GOP Tax Plan to Add $3.7 Trillion to Deficit, JCT Finds

A sweeping new tax bill crafted by House Republicans and filled with Trump-era tax priorities would add $3.7 trillion to the federal deficit over the next decade, according to a new estimate released Tuesday by the Joint Committee on Taxation (JCT).

The cost, while steep, still fits within the $4.5 trillion limit set by the congressional budget blueprint adopted earlier this year. That framework gave the House Ways and Means Committee the green light to advance deficit-increasing changes as part of Republicans’ broader domestic agenda.

JCT’s tables show the plan’s gross cost would be $5.6 trillion, with approximately $1.9 trillion in offsets stemming from slashing clean energy tax credits and beefing up international tax enforcement.

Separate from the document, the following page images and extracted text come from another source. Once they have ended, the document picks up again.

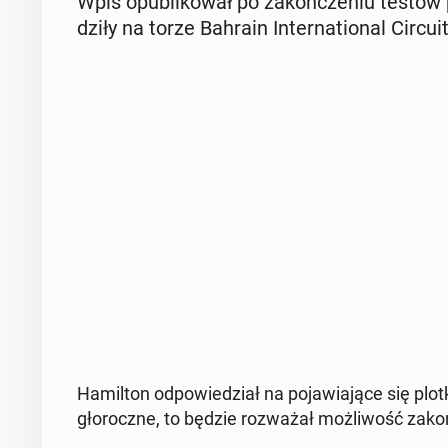
Wpis opu­bli­ko­wał po za­koń­cze­niu testów
dzi­ły na torze Bahrain In­ter­na­tio­nal Circuit
Ha­mil­ton od­po­wie­dział na po­ja­wia­ją­ce się p
gło­rocz­ne, to będzie roz­wa­żał moż­li­wość za­koń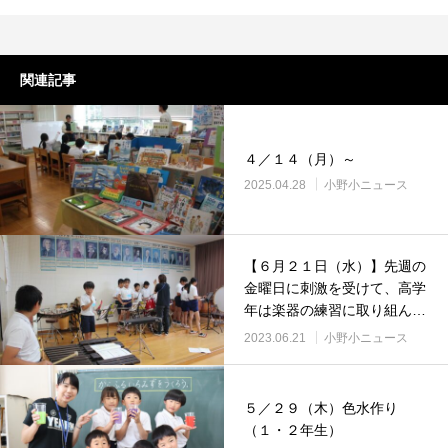
関連記事
４／１４（月）～
2025.04.28
小野小ニュース
【６月２１日（水）】先週の
金曜日に刺激を受けて、高学
年は楽器の練習に取り組んで
います。低の生活科と３年生
2023.06.21
小野小ニュース
のオンライン学習の紹介もし
ます。
５／２９（木）色水作り
（１・２年生）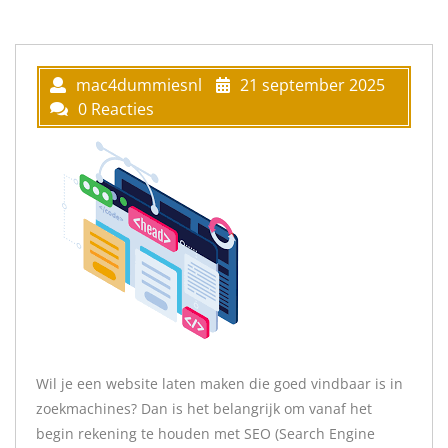
mac4dummiesnl
21 september 2025
0 Reacties
Wil je een website laten maken die goed vindbaar is in
zoekmachines? Dan is het belangrijk om vanaf het
begin rekening te houden met SEO (Search Engine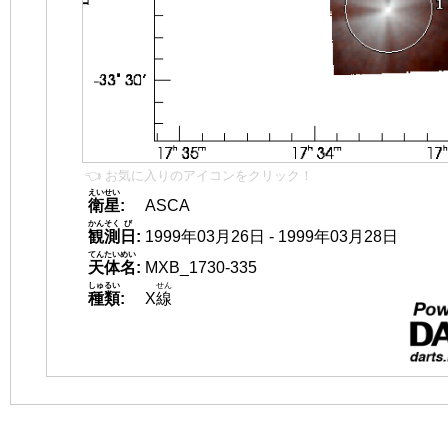
👈 お気に入りのアイコンをクリック！
えいせい
衛星
:
ASCA
かんそく
び
観測
日
:
1999年03月26日 - 1999年03月28日
てんたいめい
天体名
:
MXB_1730-335
しゅるい
せん
種類
:
X
線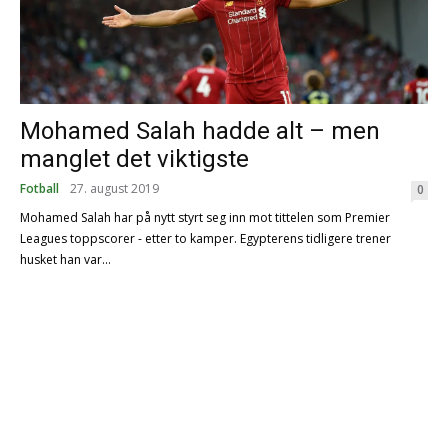
Mohamed Salah hadde alt – men
manglet det viktigste
Fotball
27. august 2019
0
Mohamed Salah har på nytt styrt seg inn mot tittelen som Premier
Leagues toppscorer - etter to kamper. Egypterens tidligere trener
husket han var...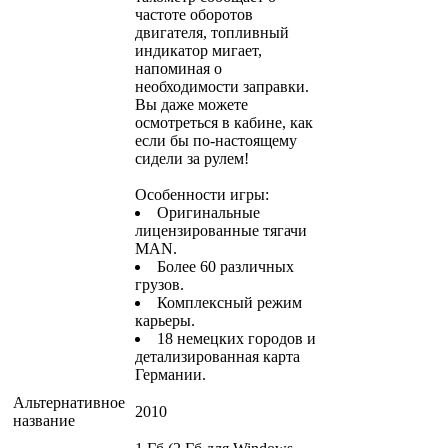
частоте оборотов
двигателя, топливный
индикатор мигает,
напоминая о
необходимости заправки.
Вы даже можете
осмотреться в кабине, как
если бы по-настоящему
сидели за рулем!
Особенности игры:
Оригинальные
лицензированные тягачи
MAN.
Более 60 различных
грузов.
Комплексный режим
карьеры.
18 немецких городов и
детализированная карта
Германии.
Альтернативное
2010
название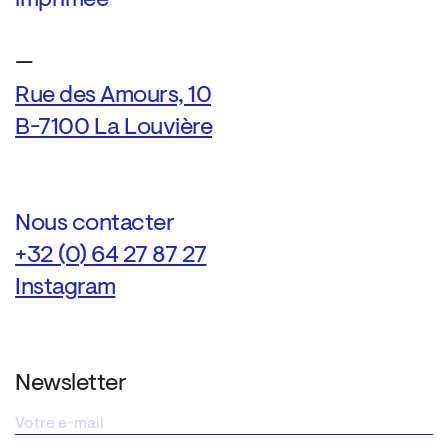
—
Rue des Amours, 10
B-7100 La Louvière
Nous contacter
+32 (0) 64 27 87 27
Instagram
Newsletter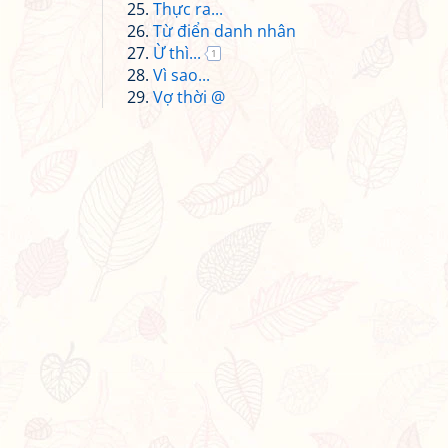
Thực ra...
Từ điển danh nhân
Ừ thì...
1
Vì sao...
Vợ thời @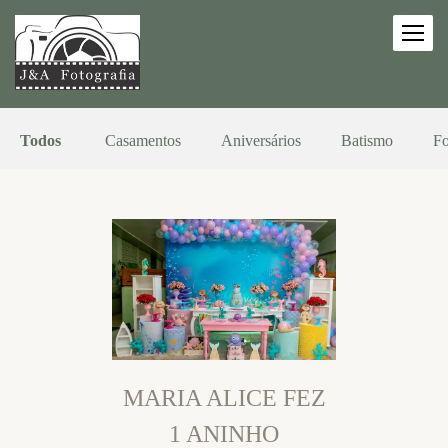
Todos
Casamentos
Aniversários
Batismo
Fo
MARIA ALICE FEZ
1 ANINHO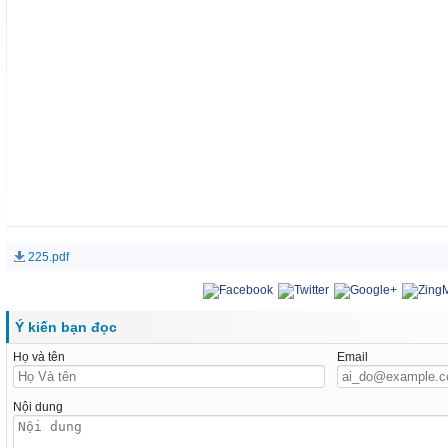
225.pdf
Ý kiến bạn đọc
Họ và tên
Email
Nội dung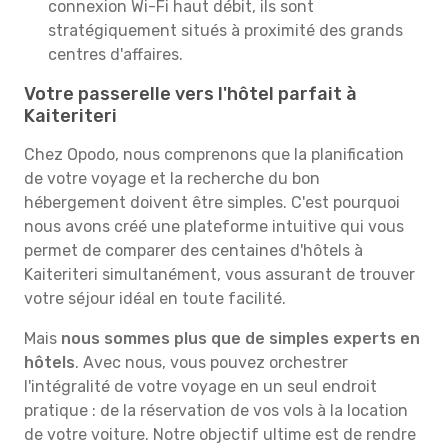
connexion Wi-Fi haut débit, ils sont
stratégiquement situés à proximité des grands
centres d'affaires.
Votre passerelle vers l'hôtel parfait à
Kaiteriteri
Chez Opodo, nous comprenons que la planification
de votre voyage et la recherche du bon
hébergement doivent être simples. C'est pourquoi
nous avons créé une plateforme intuitive qui vous
permet de comparer des centaines d'hôtels à
Kaiteriteri simultanément, vous assurant de trouver
votre séjour idéal en toute facilité.
Mais
nous sommes plus que de simples experts en
hôtels
. Avec nous, vous pouvez orchestrer
l'intégralité de votre voyage en un seul endroit
pratique : de la réservation de vos vols à la location
de votre voiture. Notre objectif ultime est de rendre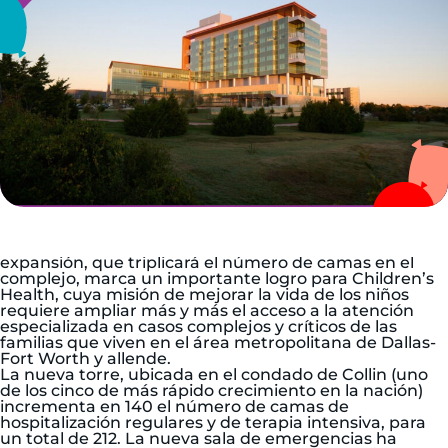
DALLAS, Dec 12, 2024 —
Children’s Health℠, una de
las instituciones de salud pediátrica más grandes y
prestigiosas del país y el sistema de salud pediátrica
líder en el norte de Texas, inauguró su nuevo edificio
para pacientes de 395,000 pies cuadrados en el
complejo Children’s Medical Center Plano. Esta
expansión, que triplicará el número de camas en el
complejo, marca un importante logro para Children’s
Health, cuya misión de mejorar la vida de los niños
requiere ampliar más y más el acceso a la atención
especializada en casos complejos y críticos de las
familias que viven en el área metropolitana de Dallas-
Fort Worth y allende.
La nueva torre, ubicada en el condado de Collin (uno
de los cinco de más rápido crecimiento en la nación)
incrementa en 140 el número de camas de
hospitalización regulares y de terapia intensiva, para
un total de 212. La nueva sala de emergencias ha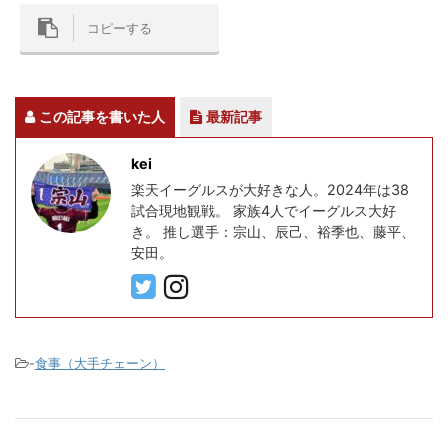
コピーする
この記事を書いた人
最新記事
kei
楽天イーグルスが大好きな人。2024年は38
試合現地観戦。 家族4人でイーグルス大好
き。 推し選手：宗山、辰己、裕季也、藤平、
安田。
-
食事（大手チェーン）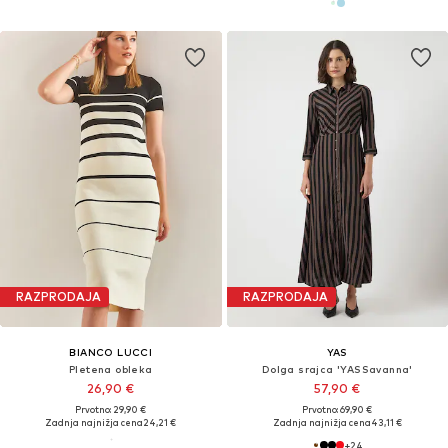
RAZPRODAJA
RAZPRODAJA
BIANCO LUCCI
YAS
Pletena obleka
Dolga srajca 'YASSavanna'
26,90 €
57,90 €
Prvotno: 29,90 €
Prvotno: 69,90 €
Zadnja najnižja cena
24,21 €
Zadnja najnižja cena
43,11 €
+
24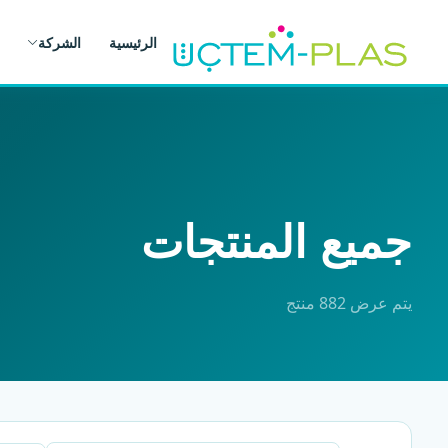
الرئيسية
الشركة
جميع المنتجات
يتم عرض 882 منتج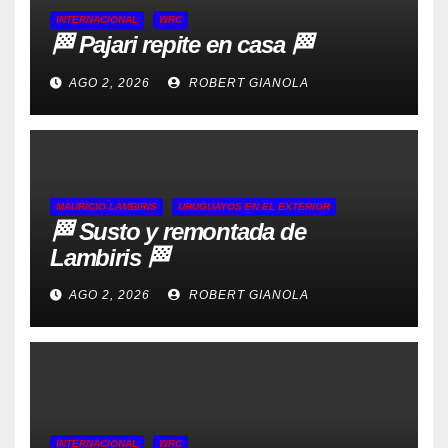
INTERNACIONAL
WRC
🏁 Pajari repite en casa 🏁
AGO 2, 2026
ROBERT GIANOLA
MAURICIO LAMBIRIS
URUGUAYOS EN EL EXTERIOR
🏁 Susto y remontada de
Lambiris 🏁
AGO 2, 2026
ROBERT GIANOLA
INTERNACIONAL
WRC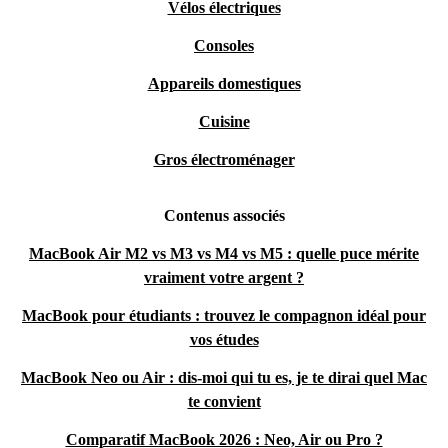
Vélos électriques
Consoles
Appareils domestiques
Cuisine
Gros électroménager
Contenus associés
MacBook Air M2 vs M3 vs M4 vs M5 : quelle puce mérite
vraiment votre argent ?
MacBook pour étudiants : trouvez le compagnon idéal pour
vos études
MacBook Neo ou Air : dis-moi qui tu es, je te dirai quel Mac
te convient
Comparatif MacBook 2026 : Neo, Air ou Pro ?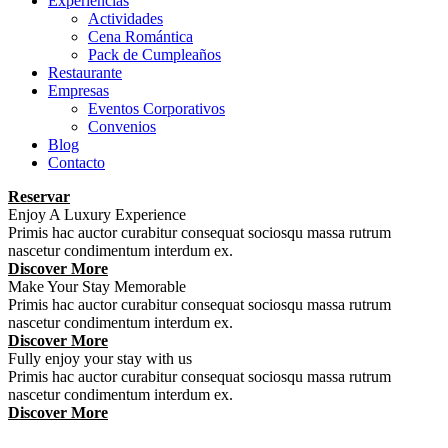
Experiencias
Actividades
Cena Romántica
Pack de Cumpleaños
Restaurante
Empresas
Eventos Corporativos
Convenios
Blog
Contacto
Reservar
Enjoy A Luxury Experience
Primis hac auctor curabitur consequat sociosqu massa rutrum
nascetur condimentum interdum ex.
Discover More
Make Your Stay Memorable
Primis hac auctor curabitur consequat sociosqu massa rutrum
nascetur condimentum interdum ex.
Discover More
Fully enjoy your stay with us
Primis hac auctor curabitur consequat sociosqu massa rutrum
nascetur condimentum interdum ex.
Discover More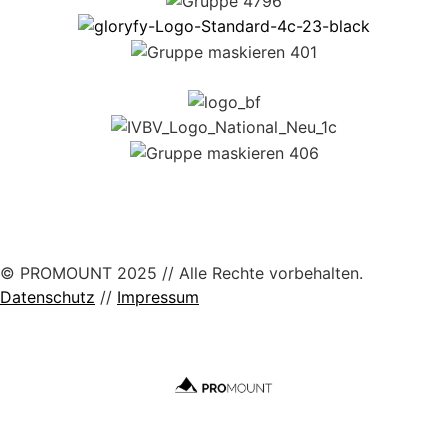
© PROMOUNT 2025 // Alle Rechte vorbehalten.
Datenschutz
//
Impressum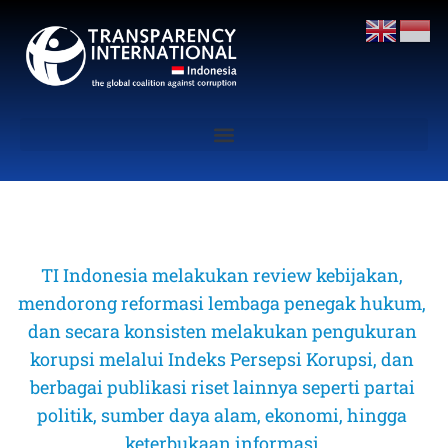
TI Indonesia melakukan review kebijakan, 
mendorong reformasi lembaga penegak hukum, 
dan secara konsisten melakukan pengukuran 
korupsi melalui Indeks Persepsi Korupsi, dan 
berbagai publikasi riset lainnya seperti partai 
politik, sumber daya alam, ekonomi, hingga 
keterbukaan informasi 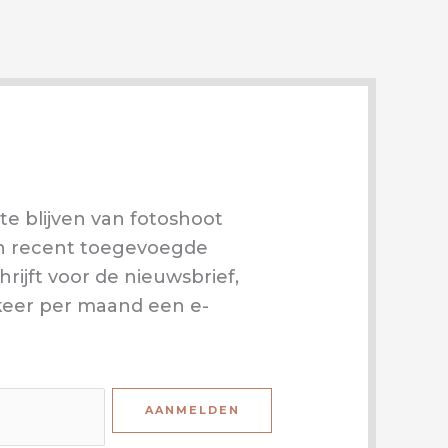
te blijven van fotoshoot
 en recent toegevoegde
schrijft voor de nieuwsbrief,
 keer per maand een e-
AANMELDEN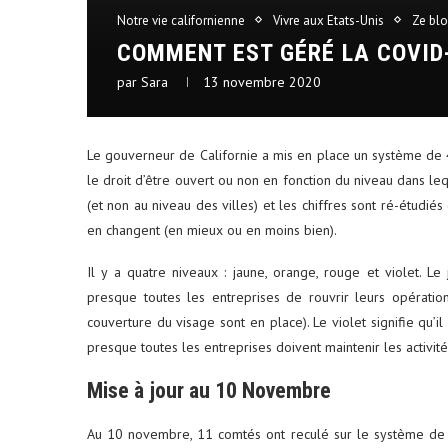
Notre vie californienne
Vivre aux Etats-Unis
Ze bl
COMMENT EST GÉRÉ LA COVID-
par
Sara
13 novembre 2020
Le gouverneur de Californie a mis en place un système de 
le droit d’être ouvert ou non en fonction du niveau dans le
(et non au niveau des villes) et les chiffres sont ré-étudié
en changent (en mieux ou en moins bien).
Il y a quatre niveaux : jaune, orange, rouge et violet. 
presque toutes les entreprises de rouvrir leurs opératio
couverture du visage sont en place). Le violet signifie qu
presque toutes les entreprises doivent maintenir les activi
Mise à jour au 10 Novembre
Au 10 novembre, 11 comtés ont reculé sur le système de 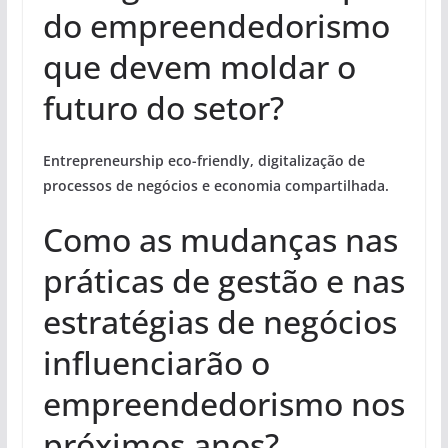
do empreendedorismo
que devem moldar o
futuro do setor?
Entrepreneurship eco-friendly, digitalização de
processos de negócios e economia compartilhada.
Como as mudanças nas
práticas de gestão e nas
estratégias de negócios
influenciarão o
empreendedorismo nos
próximos anos?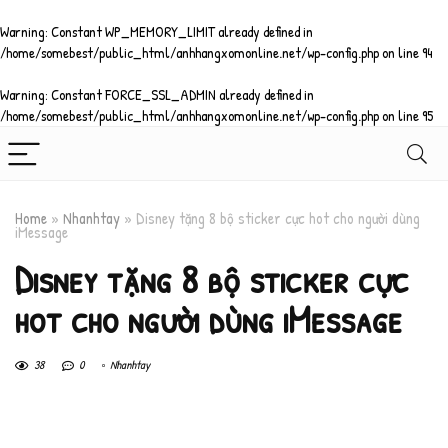
Warning
: Constant WP_MEMORY_LIMIT already defined in
/home/somebest/public_html/anhhangxomonline.net/wp-config.php
on line
94
Warning
: Constant FORCE_SSL_ADMIN already defined in
/home/somebest/public_html/anhhangxomonline.net/wp-config.php
on line
95
Home
»
Nhanhtay
»
Disney tặng 8 bộ sticker cực hot cho người dùng
iMessage
Disney tặng 8 bộ sticker cực
hot cho người dùng iMessage
38
0
Nhanhtay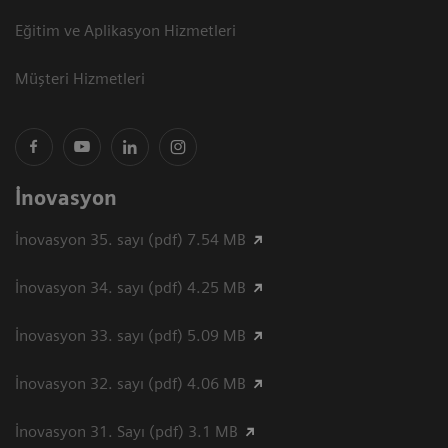
Eğitim ve Aplikasyon Hizmetleri
Müşteri Hizmetleri
İnovasyon
İnovasyon 35. sayı (pdf) 7.54 MB
İnovasyon 34. sayı (pdf) 4.25 MB
İnovasyon 33. sayı (pdf) 5.09 MB
İnovasyon 32. sayı (pdf) 4.06 MB
İnovasyon 31. Sayı (pdf) 3.1 MB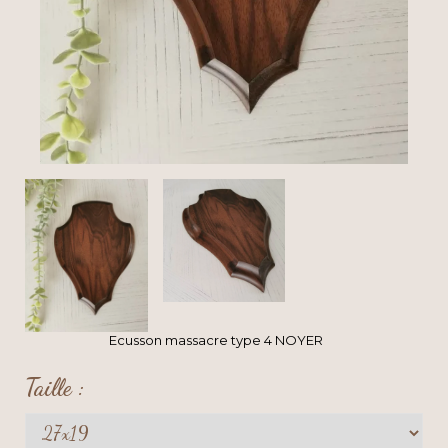
Ecusson massacre type 4 NOYER
Taille :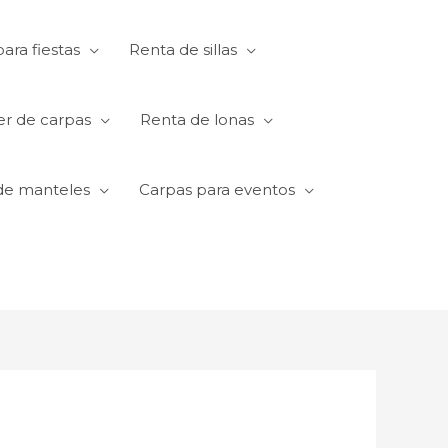
ara fiestas
Renta de sillas
er de carpas
Renta de lonas
de manteles
Carpas para eventos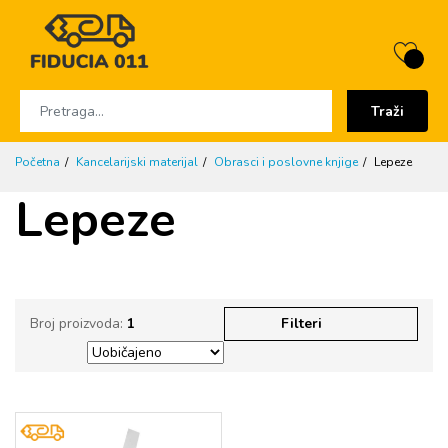
Traži
Početna
Kancelarijski materijal
Obrasci i poslovne knjige
Lepeze
Lepeze
Broj proizvoda:
1
Filteri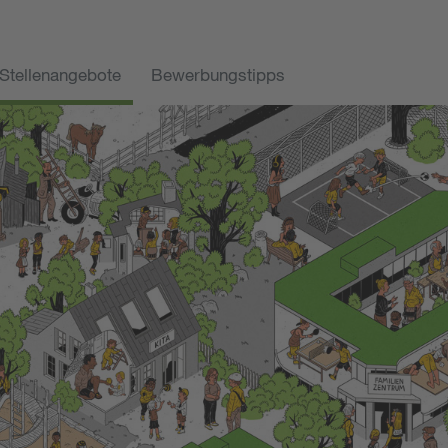
Stellenangebote
Bewerbungstipps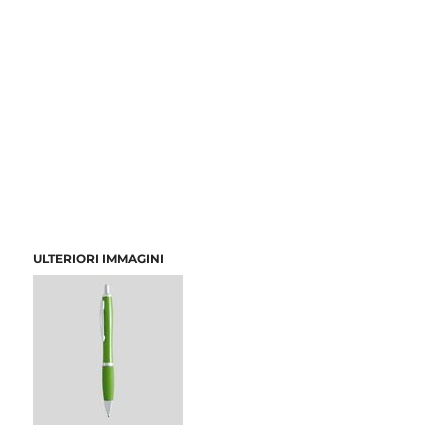
ULTERIORI IMMAGINI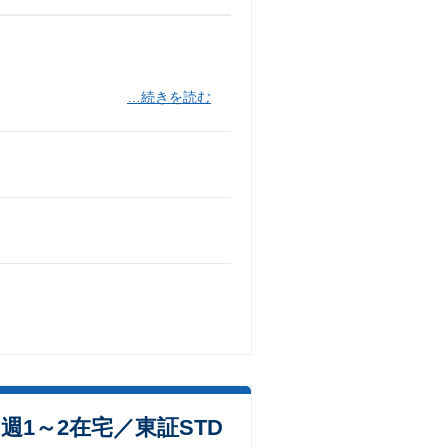
…続きを読む
週1～2在宅／東証STD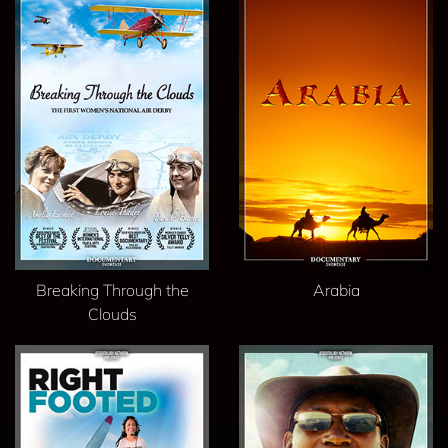
Breaking Through the
Arabia
Clouds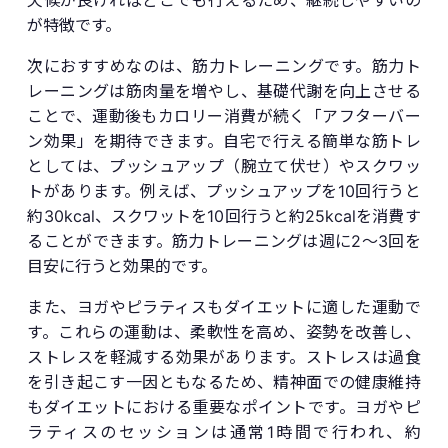
が特徴です。
次におすすめなのは、筋力トレーニングです。筋力ト
レーニングは筋肉量を増やし、基礎代謝を向上させる
ことで、運動後もカロリー消費が続く「アフターバー
ン効果」を期待できます。自宅で行える簡単な筋トレ
としては、プッシュアップ（腕立て伏せ）やスクワッ
トがあります。例えば、プッシュアップを10回行うと
約30kcal、スクワットを10回行うと約25kcalを消費す
ることができます。筋力トレーニングは週に2〜3回を
目安に行うと効果的です。
また、ヨガやピラティスもダイエットに適した運動で
す。これらの運動は、柔軟性を高め、姿勢を改善し、
ストレスを軽減する効果があります。ストレスは過食
を引き起こす一因ともなるため、精神面での健康維持
もダイエットにおける重要なポイントです。ヨガやピ
ラティスのセッションは通常1時間で行われ、約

Among the largest contributors to the projected deficit is the extension of the individual income tax rate reductions first enacted in President Trump’s 2017 Tax Cuts and Jobs Act, which are currently scheduled to expire after 2025. Maintaining these lower rates will cost $2.2 trillion through 2034.

Other high-cost items include:

  • $1.3 trillion to extend the expanded standard deduction

  • $1.4 trillion for maintaining the increased alternative minimum tax exemption

  • $800 billion to keep the boosted child tax credit (CTC)

  • $700 billion for enhanced pass-through business deductions

Notably, some provisions Trump proposed on the 2024 campaign trail also appear in the bill, albeit temporarily through 2028:

  • $124 billion for exempting overtime pay from taxation

  • $40 billion to eliminate taxes on tips

  • $71 billion for a larger senior deduction

  • $57 billion for ending taxes on car loan interest

While the bill’s massive deficit impact has raised red flags for some fiscal conservatives, Republican leaders argue the long-term benefits outweigh the short-term costs. Still, voices like Rep. Chip Roy (R-Texas) have expressed concern.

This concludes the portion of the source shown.